TASK OBJECTIVE>
What is the number of lines in the entries that contain the word "services"? Reply with that number only.

(Extracted page text data)
::::::

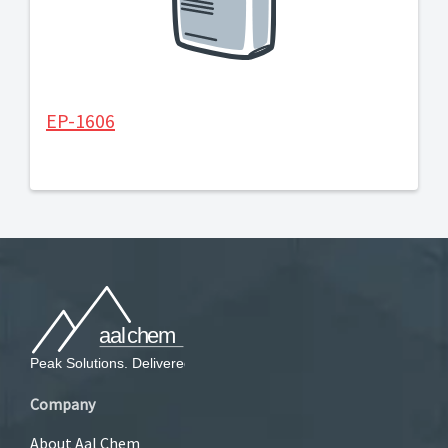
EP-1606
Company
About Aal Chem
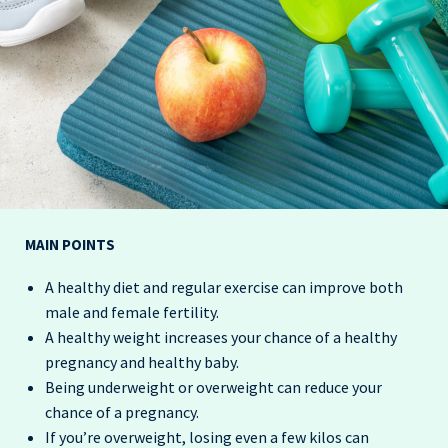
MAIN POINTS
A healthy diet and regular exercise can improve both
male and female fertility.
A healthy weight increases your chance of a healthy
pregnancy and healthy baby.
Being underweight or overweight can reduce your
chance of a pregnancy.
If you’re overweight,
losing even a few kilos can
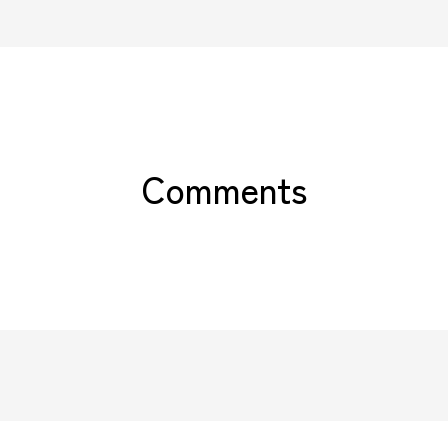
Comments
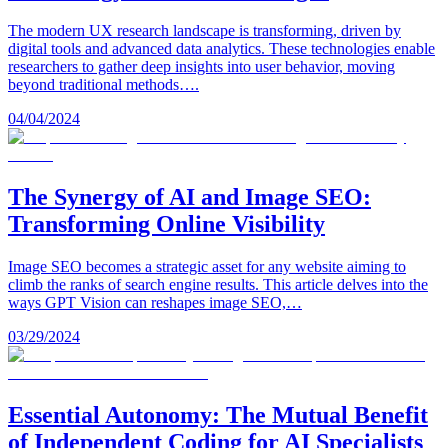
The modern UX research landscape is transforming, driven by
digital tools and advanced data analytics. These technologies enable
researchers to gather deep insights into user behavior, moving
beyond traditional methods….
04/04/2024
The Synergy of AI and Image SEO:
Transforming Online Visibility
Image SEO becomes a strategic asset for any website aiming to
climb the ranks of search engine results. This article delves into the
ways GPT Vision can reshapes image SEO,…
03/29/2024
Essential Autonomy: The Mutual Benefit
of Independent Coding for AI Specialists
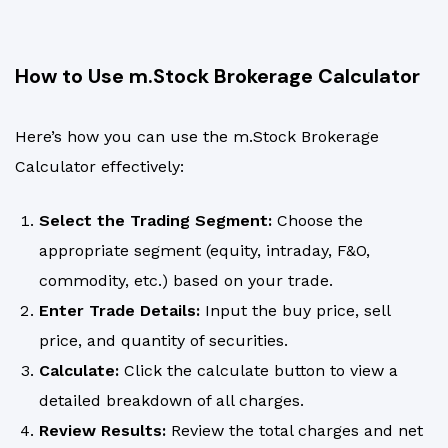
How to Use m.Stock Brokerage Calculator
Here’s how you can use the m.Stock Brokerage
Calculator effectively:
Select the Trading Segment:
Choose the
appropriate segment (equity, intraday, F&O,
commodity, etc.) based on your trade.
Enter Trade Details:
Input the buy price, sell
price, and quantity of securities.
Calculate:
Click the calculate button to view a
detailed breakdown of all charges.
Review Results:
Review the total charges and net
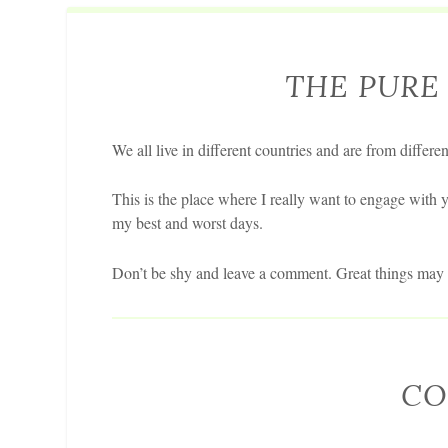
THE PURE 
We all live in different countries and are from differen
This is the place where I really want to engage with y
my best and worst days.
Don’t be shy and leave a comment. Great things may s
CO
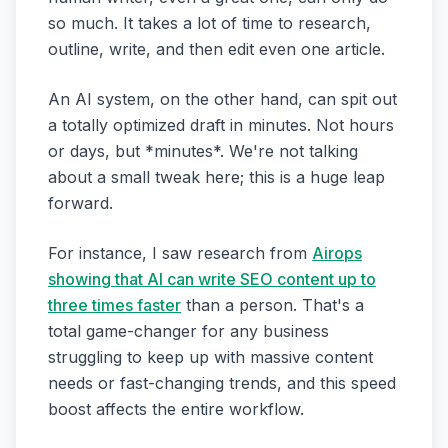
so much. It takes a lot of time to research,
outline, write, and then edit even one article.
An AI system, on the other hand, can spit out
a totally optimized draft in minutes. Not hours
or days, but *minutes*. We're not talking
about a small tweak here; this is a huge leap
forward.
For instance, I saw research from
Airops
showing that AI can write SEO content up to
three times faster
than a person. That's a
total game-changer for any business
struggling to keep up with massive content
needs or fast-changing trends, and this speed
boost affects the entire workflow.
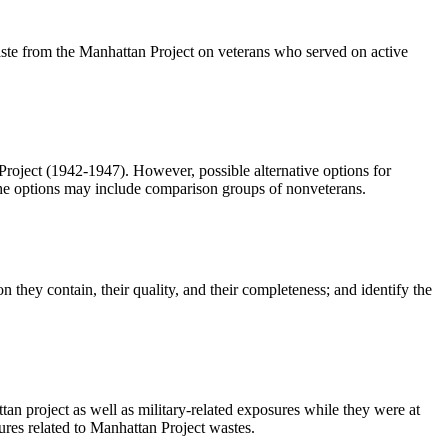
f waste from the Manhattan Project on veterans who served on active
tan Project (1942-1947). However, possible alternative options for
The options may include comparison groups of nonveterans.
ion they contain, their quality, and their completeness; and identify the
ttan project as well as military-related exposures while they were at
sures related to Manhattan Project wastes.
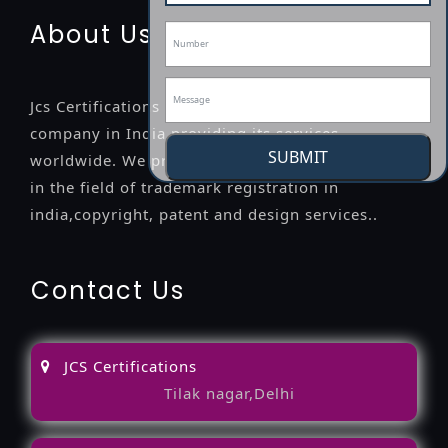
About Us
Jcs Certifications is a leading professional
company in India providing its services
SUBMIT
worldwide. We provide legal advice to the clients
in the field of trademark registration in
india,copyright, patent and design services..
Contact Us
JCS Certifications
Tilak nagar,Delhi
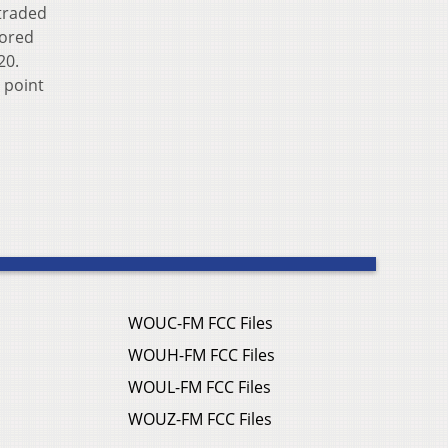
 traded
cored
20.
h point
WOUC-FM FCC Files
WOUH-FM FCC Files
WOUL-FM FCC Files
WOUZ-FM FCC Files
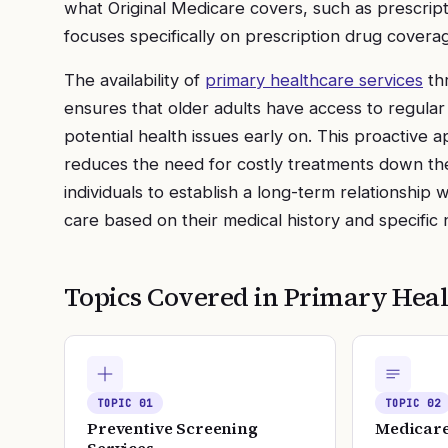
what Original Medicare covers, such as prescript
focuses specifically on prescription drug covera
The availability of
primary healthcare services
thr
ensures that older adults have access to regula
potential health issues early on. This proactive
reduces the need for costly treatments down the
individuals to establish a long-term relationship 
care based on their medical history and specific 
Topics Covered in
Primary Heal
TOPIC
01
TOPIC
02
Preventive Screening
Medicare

::::::

EXERCISE ANSWER>
3